Dès septembre, l’exécutif s’applique à valoriser au mieux le talent du député qui n’attend que ça. Le Premier ministre, Edouard Philippe, lui confie alors un rapport à sa mesure sur l’intelligence artificielle. Initialement attendue fin janvier, la remise de ce dernier a été repoussée à début avril. C’est qu’entre-temps le ministre de l’Education nationale, Jean-Michel Blanquer, a lui aussi sollicité l’expert. Sa mission : formuler des propositions pour améliorer l’enseignement des maths à l’école. De quoi densifier l’agenda de travail de Villani et justifier à ses propres yeux son engagement politique. «Mon travail, c’est de réfléchir à tout ce qui est à l’intersection de la science et de la politique, d’apporter mon expertise scientifique dans le débat politique, comme récemment avec les loi sur les données personnelles, et non l’inverse», se félicite le mathématicien. «Il y a beaucoup de scientifiques qui, lorsqu’ils sont entrés en politique, ont oublié leur première casquette. Moi, je reste focalisé sur mes sujets, c’est mon rôle dans la majorité.» A la demande du chef de l’Etat, il participe aussi aux travaux sur la réforme des modes de scrutin avec l’introduction d’une part de proportionnelle : «Un sujet également mathématique et une longue histoire qui remonte à Condorcet», apprécie l’expert qui, entre deux services commandés, trouve le temps de déposer une proposition de loi organique visant à ce que les études d’impact s’appuient davantage sur des évaluations scientifiques et techniques… Et assez naturellement à l’aune de son parcours, il est ensuite nommé à la tête de l’Office parlementaire d’évaluation des choix scientifiques et technologiques… pour le renforcer et, surtout, le réformer en profondeur.

«Libre»

La «souffrance» des débuts semble du coup s’être évanouie. Poisson-pilote de la majorité dans le monde de la recherche, il jouit désormais de sa liberté. «Je ne savais pas vraiment ce qu’était le rôle d’un député, mais j’ai été étonné de l’autonomie dont je pouvais disposer, affirme-t-il. On n’est pas aussi contraint que dans l’exécutif, on est libre d’auditionner qui on veut, ce n’est pas du tout un job aussi pourri que certains ont pu le dire.» Il est vrai qu’à l’Assemblée, son look et son génie lui valent la bienveillance de tous. «Je fais partie de la majorité mais ça se passe très bien avec nos opposants pour moi», reconnaît Villani.

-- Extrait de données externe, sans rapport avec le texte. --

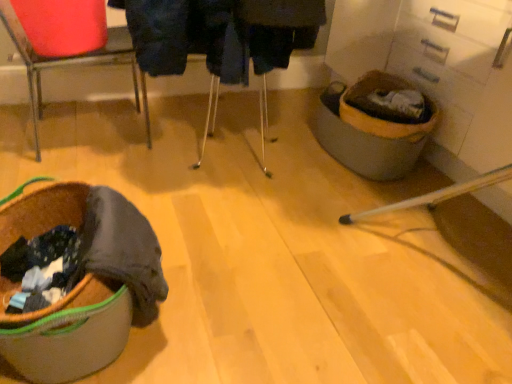 Where is `free space to the back side of brown fabric laundry basket at lower left`? Image resolution: width=512 pixels, height=384 pixels. free space to the back side of brown fabric laundry basket at lower left is located at coordinates (x=166, y=198).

Macron n’est pas en reste et multiplie les marques d’estime à l’égard de son député hors norme. Privilège rare, Villani était de l’escorte du chef de l’Etat à Ouagadougou fin novembre et de nouveau mi-janvier lors du déplacement à Pékin. Sur le mathématicien, l’Elysée ne tarit pas d’éloge : «C’est un expert reconnu qui intervient dans son domaine de compétence.» Reconnu et utile, Villani ne regrette donc rien. Enfin presque : «Il faut faire des choix. Ce qui me navre, c’est tous les projets de bouquins que j’ai laissés en jachère.»